But it worths. You know why? Because other bitches can get Santa, we get Jesus Christ HIMSELF!
HE’S LIKE COMING DOWN THE HIGH HEAVENS JUST TO GIVE US PRESENTS.
Well, a younger version of him, called Jézuska (Jesusie…kinda), the ‘children Jesus’, which is very confusing since he grew up & died on the cross about 2000 years ago… whatever.
You know, you just hear a bell ringing about 16:00~18:00 and you mom’s like
OMG DID YA HEAR THAT THIS MUST BE JESUSIE
And you’re like
MUM Y U HOLDING A BELL WASN’T IT YOU RINGING
NO CHILDREN IT WAS THE GOOD LORD’S SON HIMSELF AND ALL THE HOLY ANGELS AND STUFF SO SHUT YOUR MOUTH AND RUN TO THE TREE
…and so I did every year.
- Since nobody really have a fireplace here (sadly enough) it’d be difficult to use Christmas socks and all lovely stuff. When we expect Santa (it’s on the 6th of December!) we put our boots
in/on/at/WHATEVERthe window and get some pre-Christmas stuff. Chocolate, nuts and orange. Mostly.
Back to the proper Chrismas, we don’t really eat turkey (must because we used to be under the occupation of Turkey for 200 years, ahaha—-ehhh). The traditional dish is some pinkish fish soup called halászlé, but no one’s really like it in my family (or in the world) so we eat whutever we want, mostly szaloncukor. (This stuff is like a candy but it’s made of chocolate and filled with sweet and fluffy love.)

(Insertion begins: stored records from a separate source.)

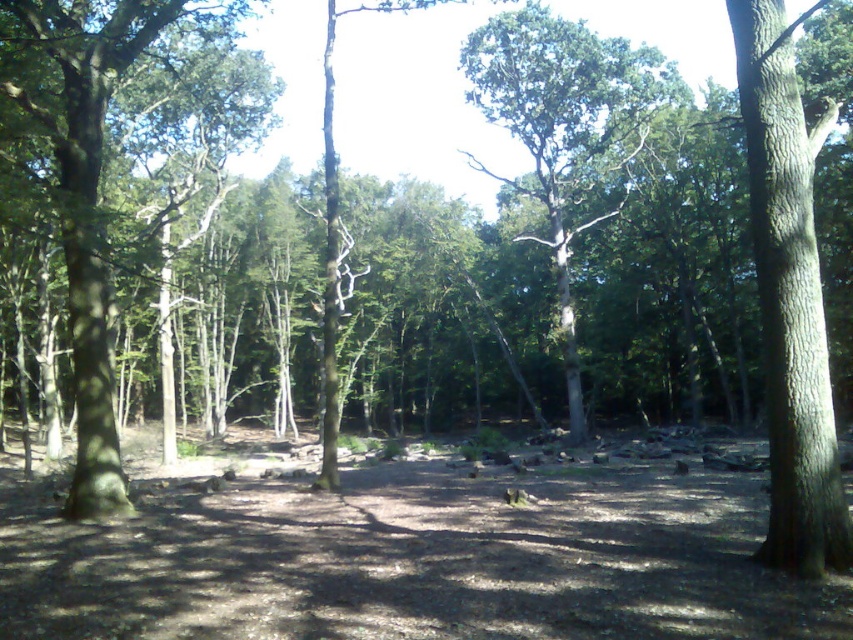 Is point (790, 490) positioned after point (120, 509)?

No, it is not.

Is smooth bark tree at right thinner than green matte tree at left?

No, smooth bark tree at right is not thinner than green matte tree at left.

Is point (776, 60) closer to camera compared to point (79, 490)?

Yes, it is.

Locate an element on the screen. The height and width of the screenshot is (640, 853). smooth bark tree at right is located at coordinates (788, 296).

Is smooth bark tree at right positioned before green leafy tree at center?

Yes, it is.

In the scene shown: Does smooth bark tree at right have a larger size compared to green leafy tree at center?

No.

The height and width of the screenshot is (640, 853). Identify the location of smooth bark tree at right. (788, 296).

Can you confirm if green leafy tree at center is thinner than green matte tree at left?

In fact, green leafy tree at center might be wider than green matte tree at left.

Who is positioned more to the left, green leafy tree at center or green matte tree at left?

Positioned to the left is green matte tree at left.

You are a GUI agent. You are given a task and a screenshot of the screen. Output one action in this format:
    pyautogui.click(x=<x>, y=<y>)
    Task: Click on the green leafy tree at center
    The height and width of the screenshot is (640, 853).
    Given the screenshot: What is the action you would take?
    pyautogui.click(x=566, y=131)

Where is `green leafy tree at center`? This screenshot has width=853, height=640. green leafy tree at center is located at coordinates (566, 131). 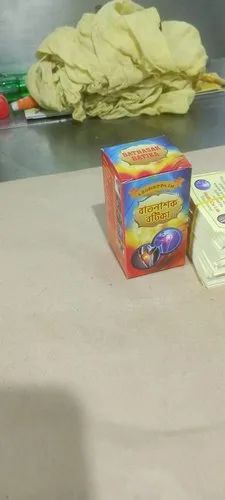 Identify the location of edge of beige and black  floor. Image resolution: width=225 pixels, height=500 pixels. (194, 151), (42, 174). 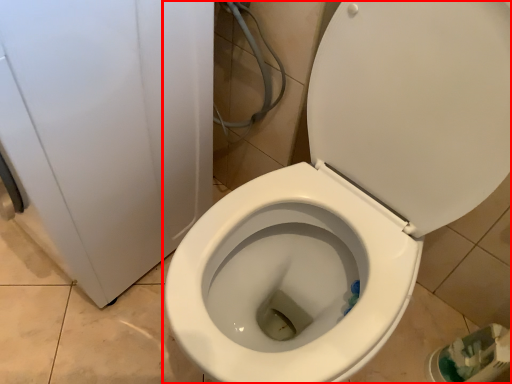 Question: From the image's perspective, what is the correct spatial positioning of toilet (annotated by the red box) in reference to porcelain?

Choices:
 (A) below
 (B) above

Answer: (A) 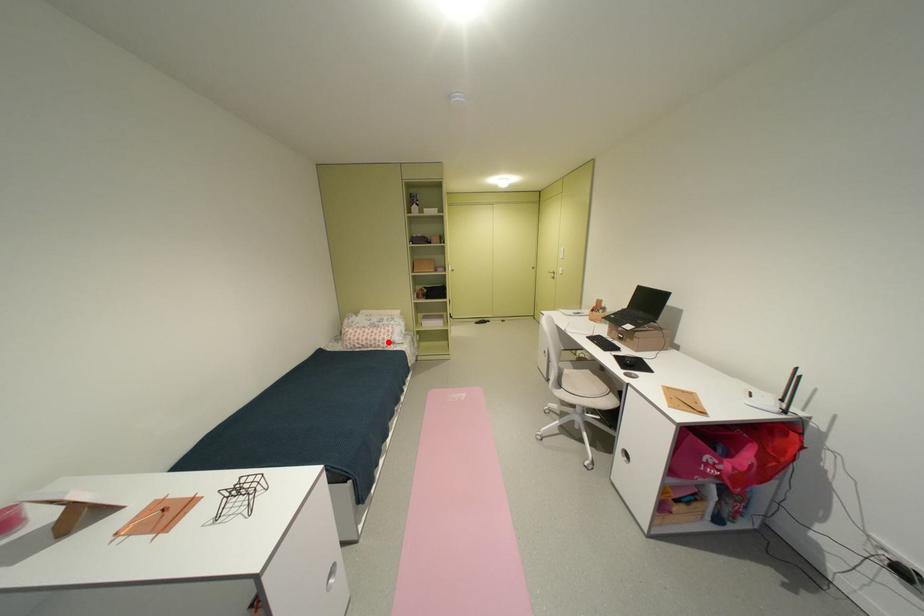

And we make horrible amount of gingerbread.
And we get fat and die.
You say “Merry Christmas!” with the terrible expression of “Boldog karácsonyt!” which sounds really awkward. Good news: “Happy New Year!” is only “B.Ú.É.K.!”, since “Boldog új évet kívánok” would be way too long to yell. (The longest Hungarian word is megszentségteleníthetetlenségeskedéseitekért, but you hardly ever say it on Christmas. Except you give a gift ‘for your things which can’t be desecrated’)
We are good at words but better at curses, so the highlight of the celebration is the jolly time when my stepfather tries to ‘put up’ the tree, swearing.